Primary studies evaluating clinical outcomes of COS with either rFSH+rLH vs. hMG were limited by their sample size and study population. Thus they reported not definite but comparable results in normo-gonadotropic women older than 35 years in terms of embryo quality, pregnancy rate, and implantation rate (5, 21). However, German IVF Registry, including more than 4000 cycles, demonstrated that pregnancy rate and implantation rate were significantly higher in rFSH+rLH preparation in comparison to both rFSH+hMG and hMG alone (3). First meta-analyses have demonstrated that hMG was not inferior to r-FSH with regard to pregnancy and live birth rates (16).
The Coomarasamy A Cochrane review confirmed these data, finding a border-line significant difference of a 5% higher clinical pregnancy rate in women stimulated with menotrophins (27%) compared with FSH (22%). Recent meta-analyses and reviews demonstrated that hMG is superior to rFSH with regard to clinical efficiency. Coomarasamy concluded his review claiming that the clinical superiority of hMG is because of the LH it contains, than it might be possible to add recombinant LH to achieve the same results (22).

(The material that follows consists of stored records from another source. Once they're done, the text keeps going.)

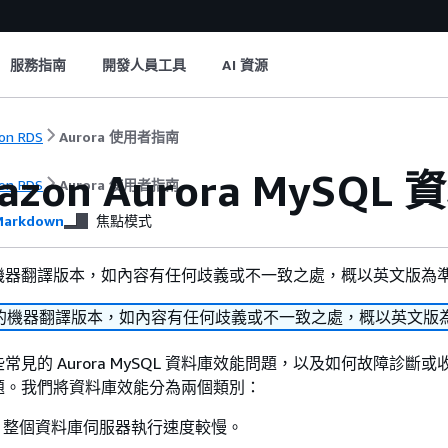
服務指南
開發人員工具
AI 資源
on RDS
Aurora 使用者指南
azon Aurora MyS
on RDS
Aurora 使用者指南
arkdown
焦點模式
機器翻譯版本，如內容有任何歧義或不一致之處，概以英文版為
的機器翻譯版本，如內容有任何歧義或不一致之處，概以英文版
見的 Aurora MySQL 資料庫效能問題，以及如何故障診斷
題。我們將資料庫效能分為兩個類別：
– 整個資料庫伺服器執行速度較慢。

Our finding confirm the hypothesis that treatment with hMG plus rFSH could achieve the same results in the number of oocyte, Number of M2 oocyte and embryo quality, but we find a statistical difference in chemical and clinical pregnancy and live birth rate with a better embryo quality in the second group (hMG+rFSH). This difference has leveled because of the total number and quality of embryo which is higher in hMG+rFSH group, although the quality of embryo difference in the two groups was not significant. Also the number of study subtypes was limited (23).
An interesting finding was reported by Revelli et al (9). A total number of 848 IVF patients with the same base line characteristics were recruited in a real life population study. In their study, authors were able to compare subgroups having the same oocyte yield but treated with either rFSH+rLH or hMG. In our study we did not registered the costs of each IVF cycle using rFSH+rLH or hMG+rFSH. But given the lower number of medication administered in hMG preparation it seems that this regimen would cost much less than rFSH+rLH. Future studies are warranted to exactly compare the costs of each regimen.
 
Conclusion
 
In conclusion our results are suggestive for better clinical pregnancy rate and live birth rate using hMG+rFSH in pituitary-suppressed patients undergoing IVF/ICSI. But it is necessary to implement studies on more patients in randomized clinical trials so these results are confirmed. Also future studies must be done in terms of response to treatment with any of the methods hMG+r-FSH or rFSH+rLH in chronic medical conditions such as polycystic-ovarian syndrome or endometriosis.
 
Acknowledgments
 
The authors of this article express their appreciation to Tehran University of Medical Sciences. We are grateful to all the project partners in data collection and data analysis, for helping us.

Conflict of interest
 
It should be noted that there was no association between the authors and any organization or institution. The Authors report no declarations of interest.